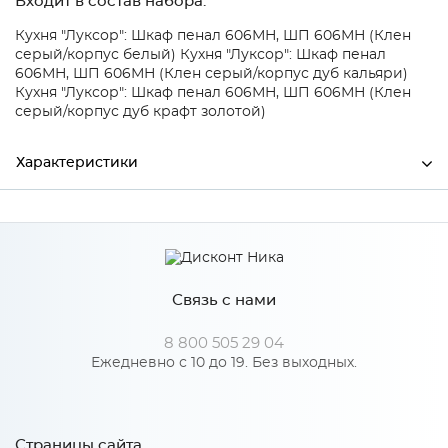
Входит в состав набора:
Кухня "Луксор": Шкаф пенал 606МН, ШП 606МН (Клен
серый/корпус белый)
Кухня "Луксор": Шкаф пенал
606МН, ШП 606МН (Клен серый/корпус дуб кальяри)
Кухня "Луксор": Шкаф пенал 606МН, ШП 606МН (Клен
серый/корпус дуб крафт золотой)
Характеристики
Ширина
604
Высота
870
Связь с нами
Глубина
16
Производитель
Столица мебели
8 800 505 29 04
Ежедневно с 10 до 19. Без выходных.
Особенности
Страницы сайта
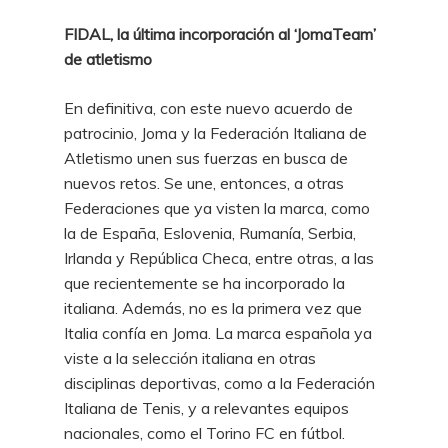
FIDAL, la última incorporación al ‘JomaTeam’
de atletismo
En definitiva, con este nuevo acuerdo de
patrocinio, Joma y la Federación Italiana de
Atletismo unen sus fuerzas en busca de
nuevos retos. Se une, entonces, a otras
Federaciones que ya visten la marca, como
la de España, Eslovenia, Rumanía, Serbia,
Irlanda y República Checa, entre otras, a las
que recientemente se ha incorporado la
italiana. Además, no es la primera vez que
Italia confía en Joma. La marca española ya
viste a la selección italiana en otras
disciplinas deportivas, como a la Federación
Italiana de Tenis, y a relevantes equipos
nacionales, como el Torino FC en fútbol.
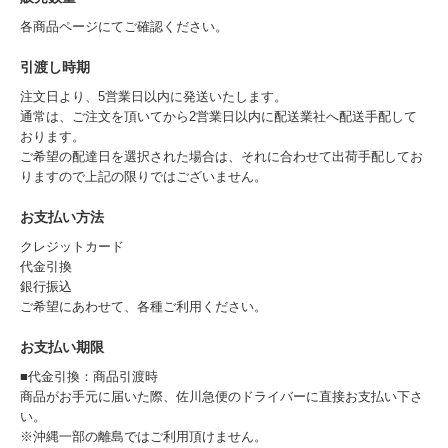
各商品ページにてご確認ください。
引渡し時期
注文日より、5営業日以内に発送いたします。
通常は、ご注文を頂いてから2営業日以内に配送業社へ配送手配して
おります。
ご希望の配達日を選択された場合は、それに合わせて出荷手配してお
りますので上記の限りではございません。
お支払い方法
クレジットカード
代金引換
銀行振込
ご希望にあわせて、各種ご利用ください。
お支払い期限
■代金引換：商品引渡時
商品がお手元に届いた際、佐川急便のドライバーに直接お支払い下さ
い。
※沖縄一部の離島ではご利用頂けません。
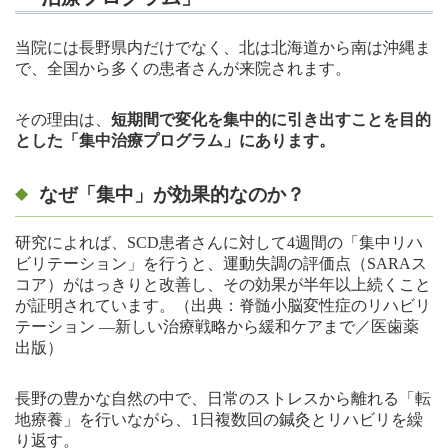
当院には長野県内だけでなく、北は北海道から南は沖縄ま
で、全国から多くの患者さんが来院されます。
その理由は、
短期間で変化を集中的に引き出すことを目的
とした「集中治療プログラム」にあります。
なぜ「集中」が効果的なのか？
研究によれば、SCD患者さんに対して4週間の「集中リハ
ビリテーション」を行うと、運動失調の評価点（SARAス
コア）がはっきりと改善し、その効果が半年以上続くこと
が証明されています。（出典：脊髄小脳変性症のリハビリ
テーション ―新しい治療戦略から緩和ケアまで／医歯薬
出版）
長野の豊かな自然の中で、日常のストレスから離れる「転
地療養」を行いながら、1日複数回の鍼灸とリハビリを繰
り返す。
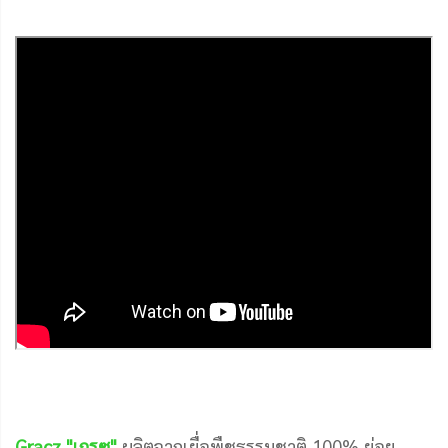
Gracz "เกรซ"
ผลิตจากเยื่อพืชธรรมชาติ 100% ย่อย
+++
■ **WHAT YOU NEED TO DO**
Return all records exactly; no pictures.

■ **FINAL ANSWER**
Входит в состав набора:
Кухня "Луксор": Шкаф пенал 606МН, ШП 606МН (Клен
серый/корпус белый)
Кухня "Луксор": Шкаф пенал
606МН, ШП 606МН (Клен серый/корпус дуб кальяри)
Кухня "Луксор": Шкаф пенал 606МН, ШП 606МН (Клен
серый/корпус дуб крафт золотой)
Характеристики
Ширина
604
Высота
870
Связь с нами
Глубина
16
Производитель
Столица мебели
8 800 505 29 04
Ежедневно с 10 до 19. Без выходных.
Особенности
Страницы сайта
FIDAL, la última incorporación al ‘JomaTeam’
de atletismo
En definitiva, con este nuevo acuerdo de
patrocinio, Joma y la Federación Italiana de
Atletismo unen sus fuerzas en busca de
nuevos retos. Se une, entonces, a otras
Federaciones que ya visten la marca, como
la de España, Eslovenia, Rumanía, Serbia,
Irlanda y República Checa, entre otras, a las
que recientemente se ha incorporado la
italiana. Además, no es la primera vez que
Italia confía en Joma. La marca española ya
viste a la selección italiana en otras
disciplinas deportivas, como a la Federación
Italiana de Tenis, y a relevantes equipos
nacionales, como el Torino FC en fútbol.
各商品ページにてご確認ください。
引渡し時期
注文日より、5営業日以内に発送いたします。
通常は、ご注文を頂いてから2営業日以内に配送業社へ配送手配して
おります。
ご希望の配達日を選択された場合は、それに合わせて出荷手配してお
りますので上記の限りではございません。
お支払い方法
クレジットカード
代金引換
銀行振込
ご希望にあわせて、各種ご利用ください。
お支払い期限
■代金引換：商品引渡時
商品がお手元に届いた際、佐川急便のドライバーに直接お支払い下さ
い。
※沖縄一部の離島ではご利用頂けません。
当院には長野県内だけでなく、北は北海道から南は沖縄ま
で、全国から多くの患者さんが来院されます。
その理由は、
短期間で変化を集中的に引き出すことを目的
とした「集中治療プログラム」にあります。
なぜ「集中」が効果的なのか？
研究によれば、SCD患者さんに対して4週間の「集中リハ
ビリテーション」を行うと、運動失調の評価点（SARAス
コア）がはっきりと改善し、その効果が半年以上続くこと
が証明されています。（出典：脊髄小脳変性症のリハビリ
テーション ―新しい治療戦略から緩和ケアまで／医歯薬
出版）
長野の豊かな自然の中で、日常のストレスから離れる「転
地療養」を行いながら、1日複数回の鍼灸とリハビリを繰
り返す。
Gracz "เกรซ"
ผลิตจากเยื่อพืชธรรมชาติ 100% ย่อย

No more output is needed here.